Bilkent University
Department of Computer Engineering


Noun Phrase Chunker for Turkish Using Dependency Parser


Mucahit Kutlu
MSc. Student
Computer Engineering Department
Bilkent University

Noun phrase chunking is a sub-category of shallow parsing that can be used for many natural language processing tasks. In this thesis, we propose a noun phrase chunker system for Turkish texts. We use a weighted constraint dependency parser to represent the relationship between sentence components and to determine noun phrases. The dependency parser uses a set of hand-crafted rules which can combine morphological and semantic information for constraints. The rules are suitable for handling complex structures because of their flexible structure. The dependency parser can be easily used for shallow parsing of all phrase types by changing the employed rule set. Being lack of reliable human tagged dataset is a significant problem for natural language studies about Turkish. Therefore, we constructed the first noun phrase dataset for Turkish. According to our evaluation results, our noun phrase chunker gives promising results on this dataset.

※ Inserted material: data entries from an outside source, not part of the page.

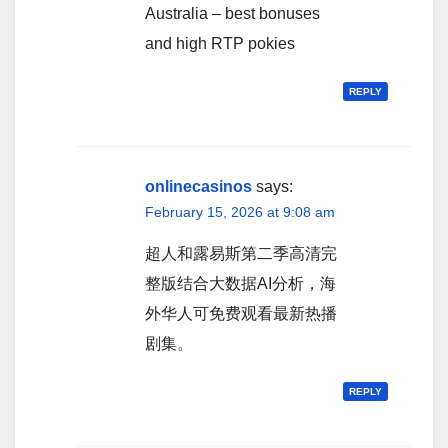
Australia – best bonuses
and high RTP pokies
REPLY
onlinecasinos
says:
February 15, 2026 at 9:08 am
超人和露易斯第二季高清完
整版结合大数据AI分析，海
外华人可免费观看最新热播
剧集。
REPLY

The correct morphological disambiguation of words is required for correctness of the dependency parser. Therefore, in this thesis, we also propose a hybrid morphological disambiguation technique which combines statistical information, hand-crafted grammar rules and transformation based learning rules. We have also constructed a dataset for testing the performance of our disambiguation system. According to our tests, our disambiguation system gives very good results.


DATE: 26 July, 2010, Monday @ 13:00